Now, on to the SAD (Sum of Atomic Denisties):

The SAD guess is a sum of independent atom-type specific densities that are based on dataset statistics
and for which the total number of electrons matches the total number of electrons in the molecule.
Even though there are also other first guess methods like MINAO or HÃœCKEL (well established initial guesses already implemented in the `pyscf` package) or the option to learn the initial guess, we use the simple SAD guess as a default in STRUCTURES25 since it is cheapest of the ones listed.

In [None]:
from mldft.ofdft.callbacks import ConvergenceCallback
from mldft.ofdft.density_optimization import density_optimization_with_label
from mldft.utils.sad_guesser import SADNormalizationMode

# since we do use SAD (Sum of Atomic Densities) as initial density guess, we have to specify
# the following keyword arguments that are passed to the SAD guesser,
# see SADGuesser class for details:

sad_guess_kwargs = dict(
    dataset_statistics=model_dataset_statistics_for_denop,
    normalization_mode=SADNormalizationMode.PER_ATOM_WEIGHTED,
    basis_info=basis_info,
    weigher_key="ground_state_only",
    spherical_average=True,
)

## 3 Denop process and results

In [None]:
# change max number of interations:
density_optimizer.max_cycle = 10  # You migth want to change the number of iterations to speed things up, but this migth not guarantee convergence

metric_dict, callback, energies_label, energy_functional = density_optimization_with_label(
    sample=sample_double,  # OFData sample object containing required tensors for the functional.
    mol=sample_double.mol,  # Molecule object used for the initial guess and building the grid (used for eval of XC functional).
    optimizer=density_optimizer,  # Optimizer used for the density optimization process.
    func_factory=func_factory,  # see above
    callback=ConvergenceCallback(),  # specifies which iteration to report as the converged result
    # (in our case of "last_iter" as convergence criterion, this is simply the last iteration.)
    initial_guess_str=config_ofdft.initialization,  # in our case SAD is used as initial guess (see above)
    max_xc_memory=config_ofdft.ofdft_kwargs.max_xc_memory,  # XC is computed on the grid this defines an upper limit for the grid size
    # not relevant when using e_kin_plus_xc as training target
    # best doc string explanation is the following:
    #  Guess of the maximum memory that should be taken by the aos in MB. Total usage might be higher.
    #       Defaults to the pyscf default of 4000MB
    normalize_initial_guess=config_ofdft.ofdft_kwargs.normalize_initial_guess,  # Whether to normalize the initial guess to the correct number of electrons.
    proj_minao_module=None,  # Lightning module used to improve the initial guess from SAD to some learned initial guess.
    sad_guess_kwargs=sad_guess_kwargs,  # see above
    convergence_criterion=config_ofdft.convergence_criterion,  # in our case "last_iter", i.e. we simply take the last iteration and stop iterating if the gradient norm is below the convergence_tolerance
    disable_printing=False,  # Whether to disable printing of the optimization progress.
)

From the "density_optimization_with_label", the following properties are returned:
* metric_dict: Dictionary containing various metrics collected during the optimization process.
* callback: ConvergenceCallback object used to determine convergence.
* energies_label: Dictionary containing the energies computed during the optimization process, including the label energies.
* energy_functional: The energy functional used for the optimization.

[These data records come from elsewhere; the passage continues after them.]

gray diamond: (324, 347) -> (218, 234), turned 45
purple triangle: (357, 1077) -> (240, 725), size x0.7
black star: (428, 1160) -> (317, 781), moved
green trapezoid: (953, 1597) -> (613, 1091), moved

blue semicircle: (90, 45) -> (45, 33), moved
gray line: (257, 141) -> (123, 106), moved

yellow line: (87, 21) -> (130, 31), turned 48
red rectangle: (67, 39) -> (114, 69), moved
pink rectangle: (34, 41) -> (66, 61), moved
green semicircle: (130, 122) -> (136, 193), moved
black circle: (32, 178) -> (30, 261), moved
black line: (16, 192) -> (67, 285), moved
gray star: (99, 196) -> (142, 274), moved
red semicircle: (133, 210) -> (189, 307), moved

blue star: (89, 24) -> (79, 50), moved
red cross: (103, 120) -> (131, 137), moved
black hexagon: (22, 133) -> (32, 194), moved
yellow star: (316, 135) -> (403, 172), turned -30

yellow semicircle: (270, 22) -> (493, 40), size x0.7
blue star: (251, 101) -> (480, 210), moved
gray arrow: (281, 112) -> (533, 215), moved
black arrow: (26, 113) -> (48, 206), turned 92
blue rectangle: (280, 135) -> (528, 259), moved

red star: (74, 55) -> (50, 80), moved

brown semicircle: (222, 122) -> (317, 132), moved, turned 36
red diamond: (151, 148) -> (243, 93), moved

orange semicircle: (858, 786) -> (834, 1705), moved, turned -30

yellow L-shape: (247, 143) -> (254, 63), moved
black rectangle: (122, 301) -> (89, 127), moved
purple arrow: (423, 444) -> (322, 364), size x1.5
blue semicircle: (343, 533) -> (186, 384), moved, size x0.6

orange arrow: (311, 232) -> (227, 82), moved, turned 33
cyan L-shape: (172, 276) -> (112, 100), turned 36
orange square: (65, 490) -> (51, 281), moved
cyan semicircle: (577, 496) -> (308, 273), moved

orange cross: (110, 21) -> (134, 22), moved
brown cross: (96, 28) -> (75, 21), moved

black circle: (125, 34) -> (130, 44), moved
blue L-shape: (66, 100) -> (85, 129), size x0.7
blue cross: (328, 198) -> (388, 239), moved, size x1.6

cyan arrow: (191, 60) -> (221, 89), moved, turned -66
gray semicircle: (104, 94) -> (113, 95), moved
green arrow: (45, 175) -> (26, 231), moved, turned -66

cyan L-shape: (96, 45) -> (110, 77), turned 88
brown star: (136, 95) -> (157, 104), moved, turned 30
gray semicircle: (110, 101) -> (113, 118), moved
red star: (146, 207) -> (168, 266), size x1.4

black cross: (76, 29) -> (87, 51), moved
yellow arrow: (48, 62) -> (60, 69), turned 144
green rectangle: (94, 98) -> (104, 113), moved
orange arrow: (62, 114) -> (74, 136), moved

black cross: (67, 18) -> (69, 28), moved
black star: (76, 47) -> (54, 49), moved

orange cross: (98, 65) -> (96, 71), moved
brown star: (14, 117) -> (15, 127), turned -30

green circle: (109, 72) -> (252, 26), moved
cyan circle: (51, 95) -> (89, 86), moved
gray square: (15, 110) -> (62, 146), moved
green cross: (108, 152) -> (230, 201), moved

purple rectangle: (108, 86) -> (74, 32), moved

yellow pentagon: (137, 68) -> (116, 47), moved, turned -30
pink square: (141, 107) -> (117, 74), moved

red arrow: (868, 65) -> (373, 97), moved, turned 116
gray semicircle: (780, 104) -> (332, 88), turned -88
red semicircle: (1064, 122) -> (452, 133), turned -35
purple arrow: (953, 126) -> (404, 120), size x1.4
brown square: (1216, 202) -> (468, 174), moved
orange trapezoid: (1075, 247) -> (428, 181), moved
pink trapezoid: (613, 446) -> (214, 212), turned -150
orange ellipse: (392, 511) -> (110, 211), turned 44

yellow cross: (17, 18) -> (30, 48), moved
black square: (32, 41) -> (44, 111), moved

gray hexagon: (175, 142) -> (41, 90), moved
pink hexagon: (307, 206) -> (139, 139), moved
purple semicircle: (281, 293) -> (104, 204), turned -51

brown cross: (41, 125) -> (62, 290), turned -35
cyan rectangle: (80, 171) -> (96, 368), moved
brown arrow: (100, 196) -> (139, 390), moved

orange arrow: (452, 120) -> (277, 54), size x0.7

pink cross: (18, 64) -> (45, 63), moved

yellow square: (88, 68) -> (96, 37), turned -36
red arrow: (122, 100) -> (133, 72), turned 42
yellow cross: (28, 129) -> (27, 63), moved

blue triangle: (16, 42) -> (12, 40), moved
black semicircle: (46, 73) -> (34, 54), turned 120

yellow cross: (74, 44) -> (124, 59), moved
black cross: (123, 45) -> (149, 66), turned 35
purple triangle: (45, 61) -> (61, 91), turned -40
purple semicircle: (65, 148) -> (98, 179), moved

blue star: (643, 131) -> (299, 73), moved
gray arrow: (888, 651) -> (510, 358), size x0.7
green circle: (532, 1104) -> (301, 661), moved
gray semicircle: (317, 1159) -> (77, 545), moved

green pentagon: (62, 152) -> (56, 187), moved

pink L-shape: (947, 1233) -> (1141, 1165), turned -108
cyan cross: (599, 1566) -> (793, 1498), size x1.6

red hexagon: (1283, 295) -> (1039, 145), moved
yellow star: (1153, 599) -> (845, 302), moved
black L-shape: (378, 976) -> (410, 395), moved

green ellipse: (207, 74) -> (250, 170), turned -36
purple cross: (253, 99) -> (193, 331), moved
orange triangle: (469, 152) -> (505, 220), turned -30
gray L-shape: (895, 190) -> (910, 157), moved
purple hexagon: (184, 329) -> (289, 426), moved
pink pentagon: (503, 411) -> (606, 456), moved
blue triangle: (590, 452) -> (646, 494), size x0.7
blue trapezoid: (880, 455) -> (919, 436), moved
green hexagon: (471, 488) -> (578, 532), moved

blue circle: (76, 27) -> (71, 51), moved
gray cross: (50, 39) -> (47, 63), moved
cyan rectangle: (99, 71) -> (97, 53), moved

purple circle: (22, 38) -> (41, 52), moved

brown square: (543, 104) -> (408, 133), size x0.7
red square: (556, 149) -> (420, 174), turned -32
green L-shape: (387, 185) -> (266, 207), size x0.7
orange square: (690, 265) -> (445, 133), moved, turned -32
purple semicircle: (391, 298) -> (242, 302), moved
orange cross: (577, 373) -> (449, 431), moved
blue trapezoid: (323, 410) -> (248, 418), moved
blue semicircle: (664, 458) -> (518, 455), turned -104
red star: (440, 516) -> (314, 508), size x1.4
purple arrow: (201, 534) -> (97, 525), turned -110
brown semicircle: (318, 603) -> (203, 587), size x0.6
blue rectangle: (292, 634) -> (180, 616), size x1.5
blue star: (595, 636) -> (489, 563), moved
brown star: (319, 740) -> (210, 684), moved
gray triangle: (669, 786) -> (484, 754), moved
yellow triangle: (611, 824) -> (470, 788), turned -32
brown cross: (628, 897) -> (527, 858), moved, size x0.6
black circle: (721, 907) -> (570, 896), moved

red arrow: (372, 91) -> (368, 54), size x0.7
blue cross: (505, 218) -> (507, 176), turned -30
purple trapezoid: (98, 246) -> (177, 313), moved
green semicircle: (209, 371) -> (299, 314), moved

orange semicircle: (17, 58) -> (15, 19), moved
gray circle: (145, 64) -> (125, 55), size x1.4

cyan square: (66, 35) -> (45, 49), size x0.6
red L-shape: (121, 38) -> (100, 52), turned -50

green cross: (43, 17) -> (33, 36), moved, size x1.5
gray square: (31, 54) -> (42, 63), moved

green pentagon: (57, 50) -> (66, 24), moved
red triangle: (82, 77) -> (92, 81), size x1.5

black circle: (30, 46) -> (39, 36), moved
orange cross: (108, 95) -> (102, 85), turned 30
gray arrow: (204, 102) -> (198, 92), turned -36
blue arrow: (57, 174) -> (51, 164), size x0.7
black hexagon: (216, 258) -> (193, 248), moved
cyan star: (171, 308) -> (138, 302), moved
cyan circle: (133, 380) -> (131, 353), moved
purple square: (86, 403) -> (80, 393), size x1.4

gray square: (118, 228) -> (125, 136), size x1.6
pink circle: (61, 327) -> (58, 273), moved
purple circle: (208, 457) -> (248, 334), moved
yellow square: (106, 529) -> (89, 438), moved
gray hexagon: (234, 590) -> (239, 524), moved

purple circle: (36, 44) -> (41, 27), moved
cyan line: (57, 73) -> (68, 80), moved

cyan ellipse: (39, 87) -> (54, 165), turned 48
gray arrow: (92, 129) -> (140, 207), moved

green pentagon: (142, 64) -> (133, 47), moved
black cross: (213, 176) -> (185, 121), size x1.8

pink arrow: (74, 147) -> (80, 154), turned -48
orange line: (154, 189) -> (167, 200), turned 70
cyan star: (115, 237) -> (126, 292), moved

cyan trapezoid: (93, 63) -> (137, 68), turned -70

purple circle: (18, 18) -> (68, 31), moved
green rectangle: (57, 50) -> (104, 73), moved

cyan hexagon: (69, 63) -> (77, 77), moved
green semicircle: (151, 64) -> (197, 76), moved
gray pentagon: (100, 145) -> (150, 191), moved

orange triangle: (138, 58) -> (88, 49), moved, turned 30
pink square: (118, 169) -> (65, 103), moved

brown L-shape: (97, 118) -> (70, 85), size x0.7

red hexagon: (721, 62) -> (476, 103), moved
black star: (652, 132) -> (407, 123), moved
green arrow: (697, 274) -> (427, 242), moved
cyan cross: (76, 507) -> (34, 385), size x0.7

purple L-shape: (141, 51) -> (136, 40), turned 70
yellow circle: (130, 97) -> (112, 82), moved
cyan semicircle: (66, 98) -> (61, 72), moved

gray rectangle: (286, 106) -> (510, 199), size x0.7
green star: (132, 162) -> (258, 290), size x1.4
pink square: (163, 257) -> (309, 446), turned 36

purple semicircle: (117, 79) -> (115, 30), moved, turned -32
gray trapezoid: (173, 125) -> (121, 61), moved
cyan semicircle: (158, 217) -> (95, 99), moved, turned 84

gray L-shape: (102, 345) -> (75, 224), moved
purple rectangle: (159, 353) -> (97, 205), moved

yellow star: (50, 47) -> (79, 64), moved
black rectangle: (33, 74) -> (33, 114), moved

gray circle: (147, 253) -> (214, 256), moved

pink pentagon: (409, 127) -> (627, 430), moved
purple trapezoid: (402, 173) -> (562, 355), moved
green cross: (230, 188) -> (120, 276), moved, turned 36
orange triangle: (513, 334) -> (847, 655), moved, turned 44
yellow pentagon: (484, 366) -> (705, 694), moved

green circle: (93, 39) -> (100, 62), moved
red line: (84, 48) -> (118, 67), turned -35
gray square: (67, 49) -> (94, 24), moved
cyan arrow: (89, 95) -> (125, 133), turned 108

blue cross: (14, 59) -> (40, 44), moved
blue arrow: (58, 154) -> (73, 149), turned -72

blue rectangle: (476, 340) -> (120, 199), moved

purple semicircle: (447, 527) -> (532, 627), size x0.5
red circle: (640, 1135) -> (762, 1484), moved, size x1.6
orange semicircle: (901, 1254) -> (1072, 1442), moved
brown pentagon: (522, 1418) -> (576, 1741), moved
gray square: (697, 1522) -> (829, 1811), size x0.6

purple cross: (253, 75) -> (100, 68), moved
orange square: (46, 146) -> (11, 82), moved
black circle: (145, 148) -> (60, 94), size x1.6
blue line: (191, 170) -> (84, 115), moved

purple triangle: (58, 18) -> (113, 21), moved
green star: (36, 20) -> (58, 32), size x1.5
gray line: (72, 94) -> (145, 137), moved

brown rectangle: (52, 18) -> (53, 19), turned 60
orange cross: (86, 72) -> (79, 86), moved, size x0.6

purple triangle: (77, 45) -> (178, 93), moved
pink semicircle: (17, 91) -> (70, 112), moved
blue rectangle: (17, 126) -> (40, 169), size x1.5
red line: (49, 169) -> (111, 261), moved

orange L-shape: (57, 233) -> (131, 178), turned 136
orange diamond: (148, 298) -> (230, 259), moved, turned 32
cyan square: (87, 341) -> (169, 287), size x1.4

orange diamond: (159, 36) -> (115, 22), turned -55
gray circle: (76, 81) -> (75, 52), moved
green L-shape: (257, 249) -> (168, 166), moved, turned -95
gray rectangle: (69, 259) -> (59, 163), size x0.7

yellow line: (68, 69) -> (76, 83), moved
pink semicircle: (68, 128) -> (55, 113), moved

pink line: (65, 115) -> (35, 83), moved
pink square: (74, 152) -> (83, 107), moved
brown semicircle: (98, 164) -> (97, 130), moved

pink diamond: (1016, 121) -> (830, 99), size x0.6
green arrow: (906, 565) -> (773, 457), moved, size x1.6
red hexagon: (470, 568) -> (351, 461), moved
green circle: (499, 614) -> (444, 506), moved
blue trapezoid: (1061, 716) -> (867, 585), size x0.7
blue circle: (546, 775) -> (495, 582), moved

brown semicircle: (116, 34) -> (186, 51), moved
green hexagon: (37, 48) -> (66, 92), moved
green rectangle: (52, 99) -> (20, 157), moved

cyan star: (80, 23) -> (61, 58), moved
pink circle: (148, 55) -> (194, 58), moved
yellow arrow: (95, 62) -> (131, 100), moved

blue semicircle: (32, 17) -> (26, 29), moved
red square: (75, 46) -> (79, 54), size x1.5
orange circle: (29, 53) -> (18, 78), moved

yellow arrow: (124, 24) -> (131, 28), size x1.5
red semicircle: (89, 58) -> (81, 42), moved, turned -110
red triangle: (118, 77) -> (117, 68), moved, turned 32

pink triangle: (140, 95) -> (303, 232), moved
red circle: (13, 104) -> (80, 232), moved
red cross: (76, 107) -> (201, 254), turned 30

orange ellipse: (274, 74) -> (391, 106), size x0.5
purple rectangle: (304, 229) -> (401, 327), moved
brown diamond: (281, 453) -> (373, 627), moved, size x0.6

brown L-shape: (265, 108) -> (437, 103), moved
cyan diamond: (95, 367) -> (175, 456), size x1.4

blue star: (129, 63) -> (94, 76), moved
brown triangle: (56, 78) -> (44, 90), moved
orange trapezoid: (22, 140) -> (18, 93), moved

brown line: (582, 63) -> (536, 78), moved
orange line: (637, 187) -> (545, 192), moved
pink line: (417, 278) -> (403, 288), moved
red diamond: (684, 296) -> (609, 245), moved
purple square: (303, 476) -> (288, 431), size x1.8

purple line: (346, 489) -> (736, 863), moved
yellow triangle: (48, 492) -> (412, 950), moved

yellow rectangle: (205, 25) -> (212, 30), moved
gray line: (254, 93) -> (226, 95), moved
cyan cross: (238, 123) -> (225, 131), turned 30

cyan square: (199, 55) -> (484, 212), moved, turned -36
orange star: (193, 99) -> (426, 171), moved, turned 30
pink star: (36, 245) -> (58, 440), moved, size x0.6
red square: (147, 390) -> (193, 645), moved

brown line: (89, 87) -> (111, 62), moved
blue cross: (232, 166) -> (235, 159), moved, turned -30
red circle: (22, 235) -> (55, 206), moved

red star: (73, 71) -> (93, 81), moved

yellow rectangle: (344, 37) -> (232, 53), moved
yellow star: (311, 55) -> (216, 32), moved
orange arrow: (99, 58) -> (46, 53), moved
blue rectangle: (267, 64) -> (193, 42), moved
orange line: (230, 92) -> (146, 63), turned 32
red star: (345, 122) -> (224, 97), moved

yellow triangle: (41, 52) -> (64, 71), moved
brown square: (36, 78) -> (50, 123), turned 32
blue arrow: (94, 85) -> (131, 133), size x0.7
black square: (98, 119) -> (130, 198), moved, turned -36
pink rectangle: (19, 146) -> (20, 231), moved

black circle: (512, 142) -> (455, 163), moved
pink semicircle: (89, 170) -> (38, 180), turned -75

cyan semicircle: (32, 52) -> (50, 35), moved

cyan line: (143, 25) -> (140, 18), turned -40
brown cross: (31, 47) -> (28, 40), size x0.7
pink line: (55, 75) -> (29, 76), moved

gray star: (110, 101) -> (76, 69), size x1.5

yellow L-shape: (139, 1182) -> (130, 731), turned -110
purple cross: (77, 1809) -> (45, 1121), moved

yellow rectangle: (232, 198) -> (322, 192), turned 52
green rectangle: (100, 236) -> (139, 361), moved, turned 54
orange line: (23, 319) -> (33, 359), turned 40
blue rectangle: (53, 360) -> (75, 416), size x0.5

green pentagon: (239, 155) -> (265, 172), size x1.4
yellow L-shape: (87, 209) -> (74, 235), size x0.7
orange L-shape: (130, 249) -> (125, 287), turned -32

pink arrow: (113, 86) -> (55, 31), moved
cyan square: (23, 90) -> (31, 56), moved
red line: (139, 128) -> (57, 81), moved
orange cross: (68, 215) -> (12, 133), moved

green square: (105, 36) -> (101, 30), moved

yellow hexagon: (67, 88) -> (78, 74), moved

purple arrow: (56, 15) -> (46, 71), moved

If you wnat to you can also look athe results individually:

In [None]:
# contains metrics evaluating the final density and energy after denop (gs=ground_state)
metric_dict

In [None]:
from mldft.ofdft.energies import Energies

# contains the different energies at the "converged" state
energies_label.energies_dict

In [None]:
# The callback contains the states of all iterations
print("Length of callback.states:", len(callback.energy))
# that converged result can be obtained via:
print("Converged result:")
callback.get_convergence_result()

## 4 Visualizations of results

As a last step, let's visualize the density optimization process and see how it converges toward the tolance set.

In [None]:
# plot how the gradient norm evolved during denop:
plt.plot(callback.gradient_norm, label="Gradient norm")
plt.yscale("log")
plt.xlabel("Iteration")
plt.ylabel("Gradient norm")
plt.title("Density optimization convergence")
plt.axhline(
    density_optimizer.convergence_tolerance, color="red", linestyle="--", label="Tolerance"
)
plt.legend()
plt.show()

Furthermore, we want to look at the Energy evolvance per iteration (remember we predict T_s + E_xc, and "hartee" and "nuclear_attractio"n energy  are ajusted acording to the density or independent of it).

In [None]:
from mldft.ofdft.ofstate import OFState

# OFState returned by the ConvergenceCallback,
# amongst other things, it contains the predicted coefficients and energies
# at every iteration
energies_dict = {key: [] for key in energies_label.energies_dict.keys()}
for key in energies_label.energies_dict.keys():
    for energy in callback.energy:
        energies_dict[key].append(energy.energies_dict[key])
    energies_dict[key] = np.array(energies_dict[key])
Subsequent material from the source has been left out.